Além de o “fator Biden” ter impactado o governo brasileiro, ao provocar a realização de maior pressão internacional e nacional por políticas ambientais mais responsáveis no país, um outro fator que pode ser determinante para o redirecionamento da gestão ambiental da administração bolsonarista reside na proximidade das eleições presidenciais de 2022. Na última corrida eleitoral, Jair Bolsonaro contou com apoio considerável do empresariado, mas este não irá apoiá-lo nas próximas eleições caso tê-lo como presidente implique em uma redução do mercado consumidor internacional interessado em comprar produtos brasileiros. Tendo isso em vista, está no interesse de Bolsonaro tomar alguma medida – mesmo que essa medida seja a implementação de políticas de proteção ao meio ambiente, a qual o presidente demonstrou menosprezar – para angariar votos de empresários e, assim, manter-se no poder.

Levando em consideração a maior pressão nacional e internacional exercida sobre o governo bolsonarista e o interesse do presidente de manter-se no poder nas eleições vindouras, temos motivos para acreditar que a política ambiental brasileira possa tomar um novo rumo com essa mudança na direção do Ministério. Embora a substituição de Ricardo Salles por Joaquim Leite na chefia do Ministério do Meio Ambiente possa ter sido uma “troca de seis por meia dúzia” – isso é, talvez o novo ministro tenha tanto descaso pela proteção ambiental como aquele que o antecedeu – a ocorrência de mudanças no Ministério é motivo de esperança.

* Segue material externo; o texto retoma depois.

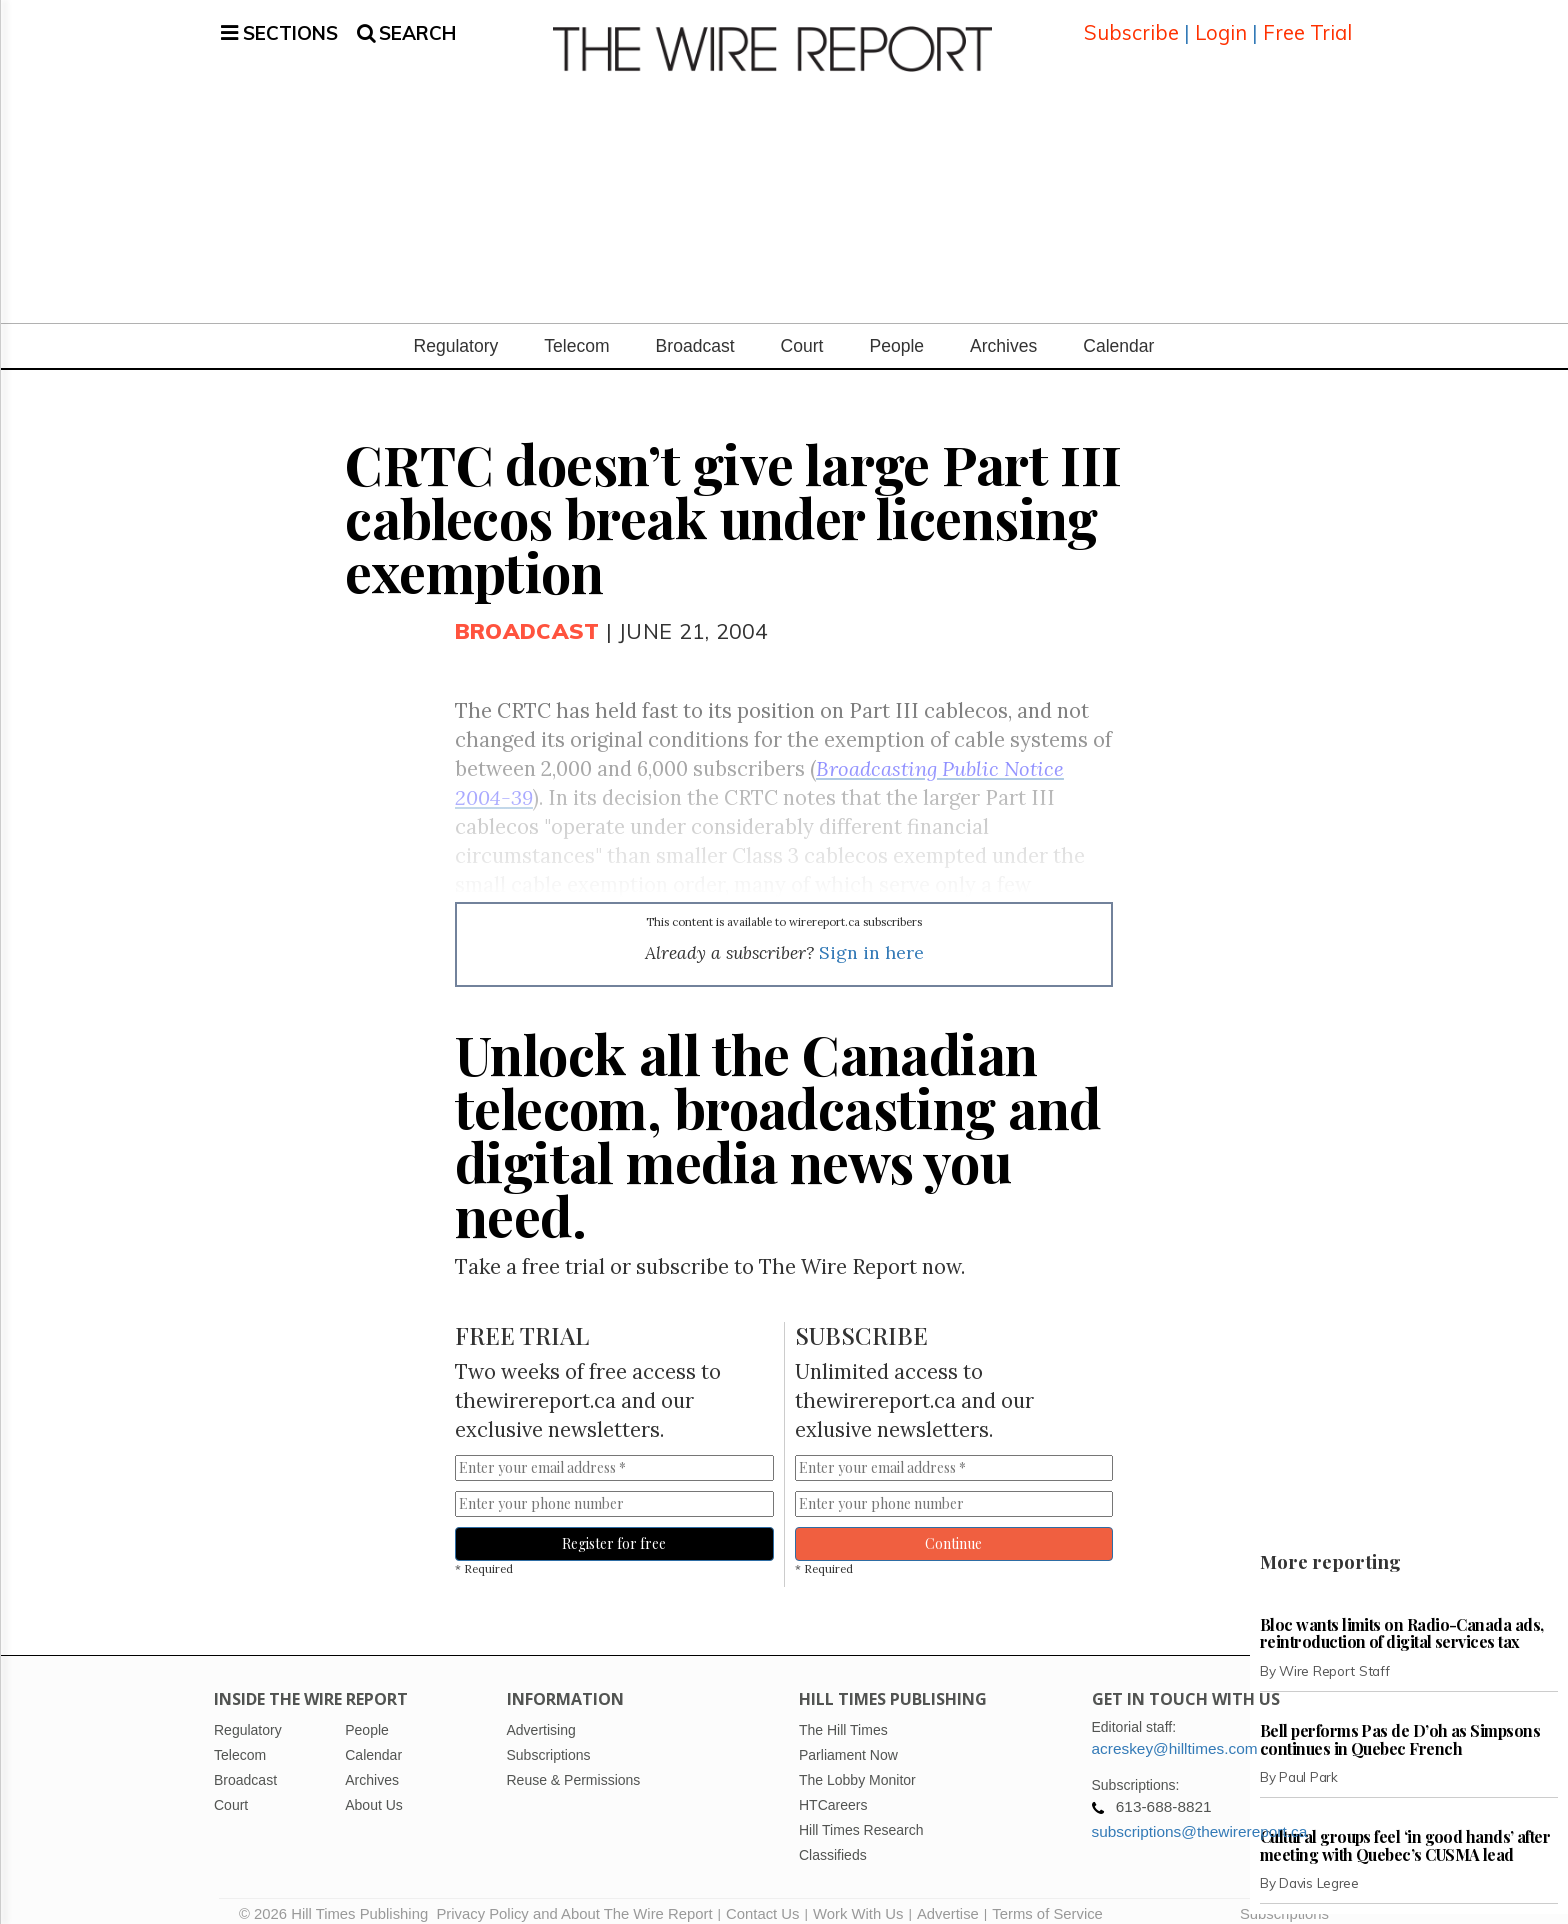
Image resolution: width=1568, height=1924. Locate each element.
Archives (1003, 331)
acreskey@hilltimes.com (1175, 1733)
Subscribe (1131, 24)
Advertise (948, 1899)
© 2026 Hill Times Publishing (337, 1899)
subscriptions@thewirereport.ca (1200, 1816)
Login (1221, 24)
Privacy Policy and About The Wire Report (574, 1899)
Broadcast (695, 331)
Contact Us (762, 1899)
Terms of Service (1047, 1899)
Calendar (1118, 331)
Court (802, 331)
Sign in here (871, 937)
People (896, 331)
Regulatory (456, 331)
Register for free (614, 1528)
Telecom (576, 331)
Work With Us (858, 1899)
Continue (953, 1528)
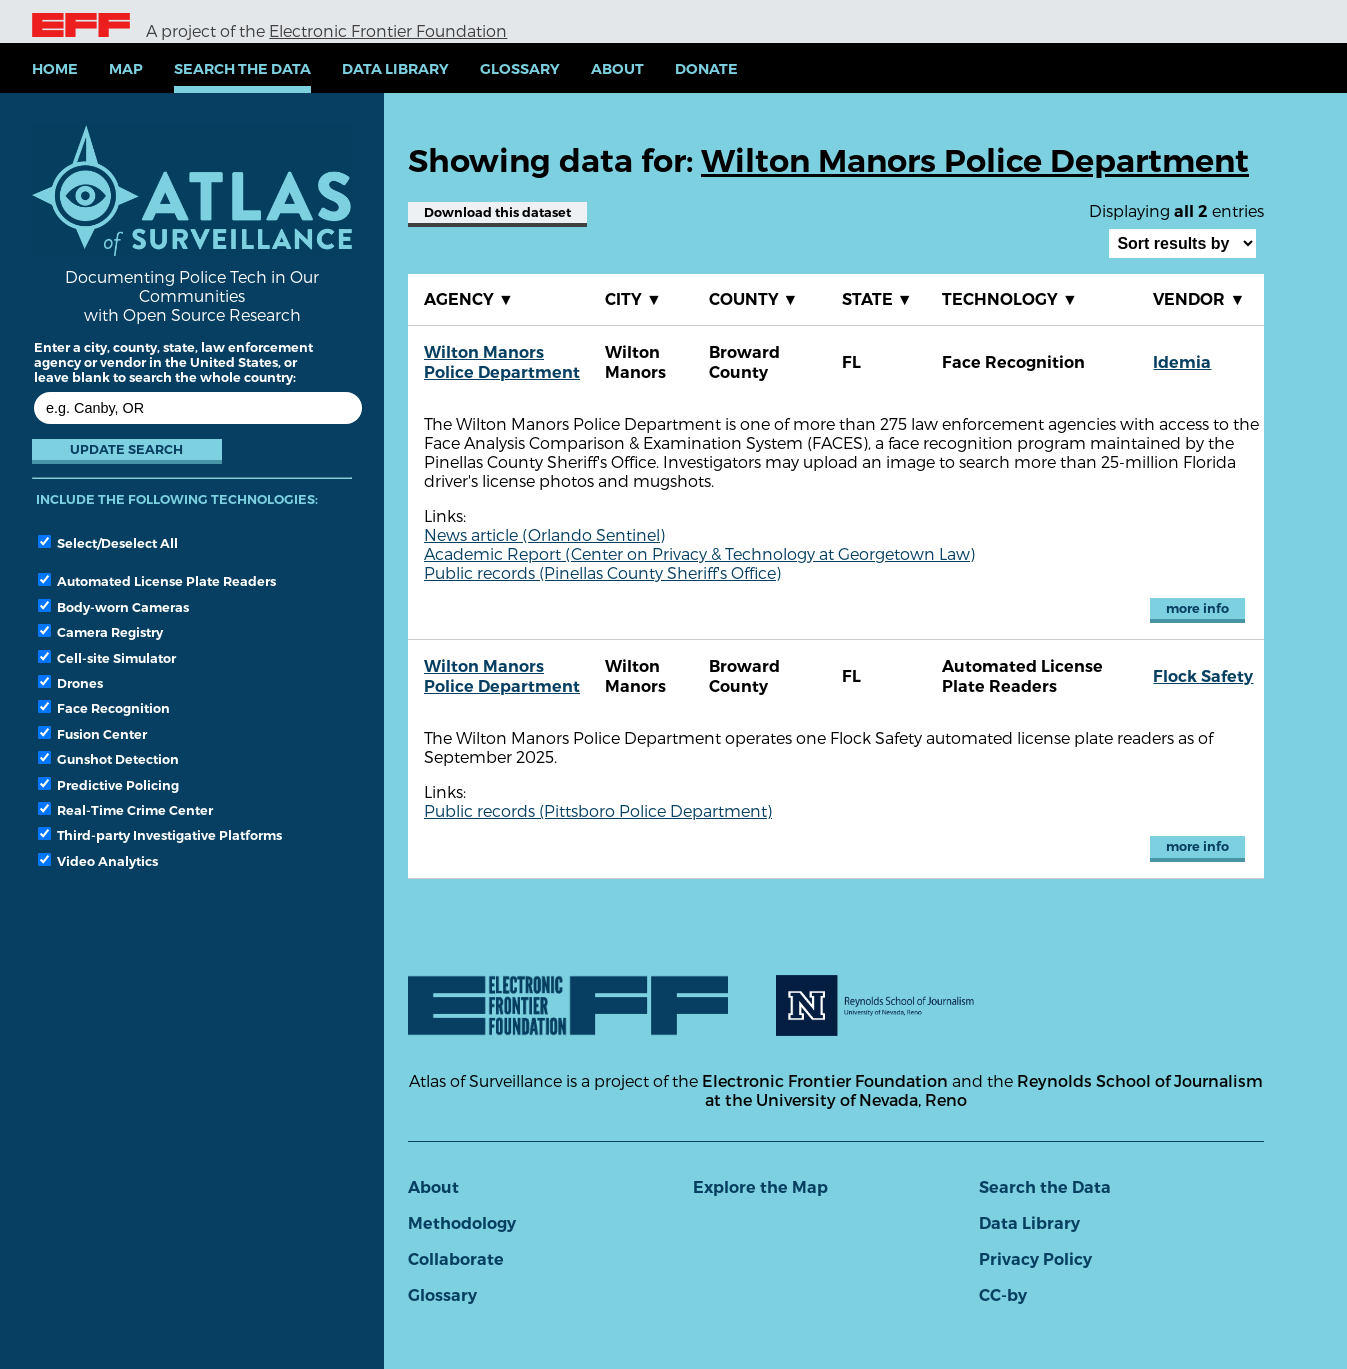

Nós, enquanto população brasileira, podemos esperar que a troca na chefia do Ministério do Meio Ambiente traga mudanças significativas na gestão ambiental no país. Não tenhamos a esperança falsa de que Joaquim Leite vai ser capaz de conduzir a política. ambiental de forma mais responsável que Ricardo Salles, mesmo que o novo ministro tenha uma mentalidade mais orientada para a sustentabilidade que o antecessor, pois o Ministério ainda estará sob mando de Bolsonaro – como Marina Silva escreveu, e cito mais uma vez, “Sai o operador, fica o mandante”. Entretanto, temos motivos para ter esperança de mudança no rumo da administração ambiental no país. Devido ao “fator Biden” e às eleições de 2022, é possível que o próprio Bolsonaro queira assumir uma postura mais responsável com relação a questões ambientais, isso é, o “mandante” pode vir a mandar o “operador” a fazer diferente.